(Saved entries)
###
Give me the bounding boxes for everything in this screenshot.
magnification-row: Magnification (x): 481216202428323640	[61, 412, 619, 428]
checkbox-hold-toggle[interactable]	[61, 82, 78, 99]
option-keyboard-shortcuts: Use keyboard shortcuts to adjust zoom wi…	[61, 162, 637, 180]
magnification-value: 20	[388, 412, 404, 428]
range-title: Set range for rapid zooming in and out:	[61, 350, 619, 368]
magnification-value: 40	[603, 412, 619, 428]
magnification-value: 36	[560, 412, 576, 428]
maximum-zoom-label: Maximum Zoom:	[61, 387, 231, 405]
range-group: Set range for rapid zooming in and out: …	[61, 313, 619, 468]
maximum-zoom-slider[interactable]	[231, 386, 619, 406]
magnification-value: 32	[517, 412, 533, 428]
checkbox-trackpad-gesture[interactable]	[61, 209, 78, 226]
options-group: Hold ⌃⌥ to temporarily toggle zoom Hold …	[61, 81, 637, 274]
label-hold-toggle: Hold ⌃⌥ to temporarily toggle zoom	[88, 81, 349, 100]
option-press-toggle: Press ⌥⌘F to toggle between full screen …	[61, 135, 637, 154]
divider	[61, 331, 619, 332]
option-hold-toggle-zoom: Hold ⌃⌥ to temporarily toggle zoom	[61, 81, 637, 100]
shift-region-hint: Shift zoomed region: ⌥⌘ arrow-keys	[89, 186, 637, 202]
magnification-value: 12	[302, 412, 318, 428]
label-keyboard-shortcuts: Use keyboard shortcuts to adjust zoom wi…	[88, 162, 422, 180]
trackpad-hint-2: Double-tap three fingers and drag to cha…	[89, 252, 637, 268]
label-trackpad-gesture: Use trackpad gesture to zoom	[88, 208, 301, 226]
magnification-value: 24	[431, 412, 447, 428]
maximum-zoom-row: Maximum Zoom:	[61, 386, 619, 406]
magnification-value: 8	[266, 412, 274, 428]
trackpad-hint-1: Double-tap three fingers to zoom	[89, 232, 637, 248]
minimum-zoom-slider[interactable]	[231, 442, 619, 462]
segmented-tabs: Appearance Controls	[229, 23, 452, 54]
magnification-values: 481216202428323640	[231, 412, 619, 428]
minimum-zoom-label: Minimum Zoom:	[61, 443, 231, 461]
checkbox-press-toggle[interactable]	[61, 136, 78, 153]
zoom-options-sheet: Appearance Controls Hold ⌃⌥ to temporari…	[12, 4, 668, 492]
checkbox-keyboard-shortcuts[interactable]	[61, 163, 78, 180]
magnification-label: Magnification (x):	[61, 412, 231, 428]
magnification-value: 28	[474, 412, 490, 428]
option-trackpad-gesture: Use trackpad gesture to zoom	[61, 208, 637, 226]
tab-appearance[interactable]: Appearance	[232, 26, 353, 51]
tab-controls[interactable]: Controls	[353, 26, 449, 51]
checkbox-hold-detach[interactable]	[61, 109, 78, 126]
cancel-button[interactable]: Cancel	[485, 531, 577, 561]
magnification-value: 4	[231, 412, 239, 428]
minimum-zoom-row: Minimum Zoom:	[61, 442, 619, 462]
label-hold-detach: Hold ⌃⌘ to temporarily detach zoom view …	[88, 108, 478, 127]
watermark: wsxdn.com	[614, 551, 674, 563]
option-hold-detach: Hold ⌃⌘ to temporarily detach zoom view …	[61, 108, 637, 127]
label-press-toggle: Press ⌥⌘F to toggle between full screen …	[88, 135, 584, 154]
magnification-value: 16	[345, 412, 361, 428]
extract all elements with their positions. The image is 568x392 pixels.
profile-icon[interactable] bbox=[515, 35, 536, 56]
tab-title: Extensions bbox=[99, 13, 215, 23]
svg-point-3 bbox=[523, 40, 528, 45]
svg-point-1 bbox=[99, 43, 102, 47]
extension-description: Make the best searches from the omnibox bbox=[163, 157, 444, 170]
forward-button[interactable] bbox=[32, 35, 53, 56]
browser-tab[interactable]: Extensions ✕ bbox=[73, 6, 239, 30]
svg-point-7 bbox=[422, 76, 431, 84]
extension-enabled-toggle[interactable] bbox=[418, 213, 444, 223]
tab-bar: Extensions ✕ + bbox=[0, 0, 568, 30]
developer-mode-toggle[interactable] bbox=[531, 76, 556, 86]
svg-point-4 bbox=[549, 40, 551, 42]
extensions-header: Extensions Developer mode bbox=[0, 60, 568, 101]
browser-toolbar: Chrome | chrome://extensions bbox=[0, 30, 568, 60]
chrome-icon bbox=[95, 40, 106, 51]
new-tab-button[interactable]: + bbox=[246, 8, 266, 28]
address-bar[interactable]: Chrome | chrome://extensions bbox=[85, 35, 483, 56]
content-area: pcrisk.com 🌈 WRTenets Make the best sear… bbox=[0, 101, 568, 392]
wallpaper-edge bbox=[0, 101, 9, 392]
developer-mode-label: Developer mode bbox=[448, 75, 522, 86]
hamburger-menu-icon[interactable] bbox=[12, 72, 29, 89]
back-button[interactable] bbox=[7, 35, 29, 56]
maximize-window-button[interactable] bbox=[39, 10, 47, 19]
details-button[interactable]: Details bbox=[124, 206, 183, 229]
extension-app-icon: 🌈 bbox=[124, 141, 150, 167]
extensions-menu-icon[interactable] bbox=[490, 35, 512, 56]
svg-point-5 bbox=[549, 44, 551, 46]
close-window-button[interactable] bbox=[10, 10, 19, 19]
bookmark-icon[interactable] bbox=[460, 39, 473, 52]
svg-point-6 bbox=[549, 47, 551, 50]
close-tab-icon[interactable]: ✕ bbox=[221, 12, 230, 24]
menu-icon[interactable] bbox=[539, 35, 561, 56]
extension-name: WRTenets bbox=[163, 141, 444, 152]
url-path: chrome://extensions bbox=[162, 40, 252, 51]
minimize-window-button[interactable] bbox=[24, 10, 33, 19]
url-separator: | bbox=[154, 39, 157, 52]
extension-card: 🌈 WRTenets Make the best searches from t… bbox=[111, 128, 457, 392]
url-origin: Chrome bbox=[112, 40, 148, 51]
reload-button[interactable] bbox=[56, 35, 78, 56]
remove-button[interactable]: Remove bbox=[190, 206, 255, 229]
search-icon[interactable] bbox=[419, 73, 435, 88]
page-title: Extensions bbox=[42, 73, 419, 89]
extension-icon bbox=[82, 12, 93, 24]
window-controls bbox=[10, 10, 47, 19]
###
YOUR OBJECTIVE -
Please restate every line of the records exactly.

RESPONSE TO THIS TASK -
Give me the bounding boxes for everything in this screenshot.
magnification-row: Magnification (x): 481216202428323640	[61, 412, 619, 428]
checkbox-hold-toggle[interactable]	[61, 82, 78, 99]
option-keyboard-shortcuts: Use keyboard shortcuts to adjust zoom wi…	[61, 162, 637, 180]
magnification-value: 20	[388, 412, 404, 428]
range-title: Set range for rapid zooming in and out:	[61, 350, 619, 368]
magnification-value: 40	[603, 412, 619, 428]
magnification-value: 36	[560, 412, 576, 428]
maximum-zoom-label: Maximum Zoom:	[61, 387, 231, 405]
range-group: Set range for rapid zooming in and out: …	[61, 313, 619, 468]
maximum-zoom-slider[interactable]	[231, 386, 619, 406]
magnification-value: 32	[517, 412, 533, 428]
checkbox-trackpad-gesture[interactable]	[61, 209, 78, 226]
options-group: Hold ⌃⌥ to temporarily toggle zoom Hold …	[61, 81, 637, 274]
label-hold-toggle: Hold ⌃⌥ to temporarily toggle zoom	[88, 81, 349, 100]
option-press-toggle: Press ⌥⌘F to toggle between full screen …	[61, 135, 637, 154]
divider	[61, 331, 619, 332]
option-hold-toggle-zoom: Hold ⌃⌥ to temporarily toggle zoom	[61, 81, 637, 100]
shift-region-hint: Shift zoomed region: ⌥⌘ arrow-keys	[89, 186, 637, 202]
magnification-value: 12	[302, 412, 318, 428]
label-keyboard-shortcuts: Use keyboard shortcuts to adjust zoom wi…	[88, 162, 422, 180]
trackpad-hint-2: Double-tap three fingers and drag to cha…	[89, 252, 637, 268]
label-trackpad-gesture: Use trackpad gesture to zoom	[88, 208, 301, 226]
magnification-value: 24	[431, 412, 447, 428]
maximum-zoom-row: Maximum Zoom:	[61, 386, 619, 406]
magnification-value: 8	[266, 412, 274, 428]
trackpad-hint-1: Double-tap three fingers to zoom	[89, 232, 637, 248]
minimum-zoom-slider[interactable]	[231, 442, 619, 462]
segmented-tabs: Appearance Controls	[229, 23, 452, 54]
magnification-values: 481216202428323640	[231, 412, 619, 428]
minimum-zoom-label: Minimum Zoom:	[61, 443, 231, 461]
checkbox-press-toggle[interactable]	[61, 136, 78, 153]
zoom-options-sheet: Appearance Controls Hold ⌃⌥ to temporari…	[12, 4, 668, 492]
checkbox-keyboard-shortcuts[interactable]	[61, 163, 78, 180]
magnification-label: Magnification (x):	[61, 412, 231, 428]
magnification-value: 28	[474, 412, 490, 428]
option-trackpad-gesture: Use trackpad gesture to zoom	[61, 208, 637, 226]
tab-appearance[interactable]: Appearance	[232, 26, 353, 51]
tab-controls[interactable]: Controls	[353, 26, 449, 51]
checkbox-hold-detach[interactable]	[61, 109, 78, 126]
cancel-button[interactable]: Cancel	[485, 531, 577, 561]
magnification-value: 4	[231, 412, 239, 428]
minimum-zoom-row: Minimum Zoom:	[61, 442, 619, 462]
label-hold-detach: Hold ⌃⌘ to temporarily detach zoom view …	[88, 108, 478, 127]
watermark: wsxdn.com	[614, 551, 674, 563]
option-hold-detach: Hold ⌃⌘ to temporarily detach zoom view …	[61, 108, 637, 127]
label-press-toggle: Press ⌥⌘F to toggle between full screen …	[88, 135, 584, 154]
magnification-value: 16	[345, 412, 361, 428]
extract all elements with their positions. The image is 568x392 pixels.
profile-icon[interactable] bbox=[515, 35, 536, 56]
tab-title: Extensions bbox=[99, 13, 215, 23]
svg-point-3 bbox=[523, 40, 528, 45]
svg-point-1 bbox=[99, 43, 102, 47]
extension-description: Make the best searches from the omnibox bbox=[163, 157, 444, 170]
forward-button[interactable] bbox=[32, 35, 53, 56]
browser-tab[interactable]: Extensions ✕ bbox=[73, 6, 239, 30]
svg-point-7 bbox=[422, 76, 431, 84]
extension-enabled-toggle[interactable] bbox=[418, 213, 444, 223]
tab-bar: Extensions ✕ + bbox=[0, 0, 568, 30]
developer-mode-toggle[interactable] bbox=[531, 76, 556, 86]
svg-point-4 bbox=[549, 40, 551, 42]
extensions-header: Extensions Developer mode bbox=[0, 60, 568, 101]
browser-toolbar: Chrome | chrome://extensions bbox=[0, 30, 568, 60]
chrome-icon bbox=[95, 40, 106, 51]
new-tab-button[interactable]: + bbox=[246, 8, 266, 28]
address-bar[interactable]: Chrome | chrome://extensions bbox=[85, 35, 483, 56]
content-area: pcrisk.com 🌈 WRTenets Make the best sear… bbox=[0, 101, 568, 392]
wallpaper-edge bbox=[0, 101, 9, 392]
developer-mode-label: Developer mode bbox=[448, 75, 522, 86]
hamburger-menu-icon[interactable] bbox=[12, 72, 29, 89]
back-button[interactable] bbox=[7, 35, 29, 56]
maximize-window-button[interactable] bbox=[39, 10, 47, 19]
details-button[interactable]: Details bbox=[124, 206, 183, 229]
extension-app-icon: 🌈 bbox=[124, 141, 150, 167]
extensions-menu-icon[interactable] bbox=[490, 35, 512, 56]
svg-point-5 bbox=[549, 44, 551, 46]
close-window-button[interactable] bbox=[10, 10, 19, 19]
bookmark-icon[interactable] bbox=[460, 39, 473, 52]
svg-point-6 bbox=[549, 47, 551, 50]
close-tab-icon[interactable]: ✕ bbox=[221, 12, 230, 24]
menu-icon[interactable] bbox=[539, 35, 561, 56]
extension-name: WRTenets bbox=[163, 141, 444, 152]
url-path: chrome://extensions bbox=[162, 40, 252, 51]
minimize-window-button[interactable] bbox=[24, 10, 33, 19]
url-separator: | bbox=[154, 39, 157, 52]
extension-card: 🌈 WRTenets Make the best searches from t… bbox=[111, 128, 457, 392]
url-origin: Chrome bbox=[112, 40, 148, 51]
reload-button[interactable] bbox=[56, 35, 78, 56]
remove-button[interactable]: Remove bbox=[190, 206, 255, 229]
search-icon[interactable] bbox=[419, 73, 435, 88]
page-title: Extensions bbox=[42, 73, 419, 89]
extension-icon bbox=[82, 12, 93, 24]
window-controls bbox=[10, 10, 47, 19]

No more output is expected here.